A young mother has been shot dead in South Bend, Indiana, just days after burying her own 5-year-old son who was killed in an accidental shooting.
The killing of Kaylynn Davidson, 32, was the city’s fourth homicide in just six days, and has shaken up not just family and friends but those whose job it is to protect the city. “I don’t know if I have any tears left,” said Scott Ruszkowski, South Bend police chief.
The Davidson family tragedy began on May 1, when 5-year-old Kyler Davidson was accidentally shot by his 9-year-old cousin.
Young Kyler was laid to rest last Thursday, with a local councilman, Canneth Lee, acting as lead pastor and helping the family through their grief.
On Tuesday night, Davidson was shot outside the city’s Linden Grill after an apparent argument in the downtown restaurant. She died shortly after arriving at a local hospital.
“They have had three tragedies: Kyler, the nephew, and now Kyler’s mom,” Pastor Lee told WNDU News Now of the tragic series of events.
A 26-year-old woman, Kimarie Wright, has been arrested as a suspect in Kaylynn Davidson’s killing, which came after police were called in response to a fight in the restaurant.

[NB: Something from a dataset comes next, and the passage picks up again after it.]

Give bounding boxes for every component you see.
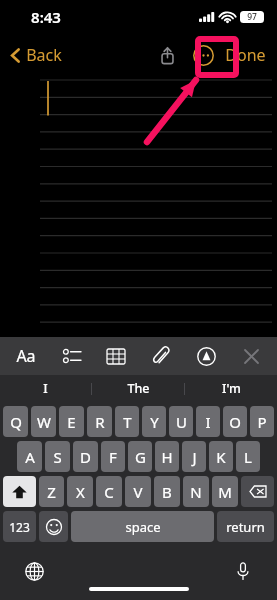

Chief Ruszkowski told WSBT that the victim and suspect knew each other and even though people tried to break up the fight, it ended in a shooting.
“You have the Davidson family now that’s doubly affected, that’s still reeling from a five-year-old being killed, and now we have this on top of it all. I can’t even imagine or fathom what that family is going to have to contend with from here on out,” said Ruszkowski.
The issue of gun violence and wider community relations in South Bend, which has a population of just 16,000, came into national focus after South Bend Mayor Pete Buttigieg made his unlikely bid for the 2020 Democratic presidential nomination and was forced to defend his record on issues such as race.
Mayor Pete, as he was known, stepped down at the last election and now serves as transportation secretary in the Biden Cabinet. A former aide, James Mueller, was elected to replace him and is now trying to get a grip on a gun crisis that has seen nine deaths so far this year.
“It’s hard to believe that just senseless violence is compounding trauma from previous trauma. We have to break the cycle as soon as possible,” Mueller told WSBT. “This isn’t fate. This is something we can choose to do. We can come together as a community and put an end to this.”
“It’s OK to disagree, it’s OK to have some opinions that get emotionally heated, but you can’t bring guns to those. You have to figure out how to resolve these issues peacefully,” he added.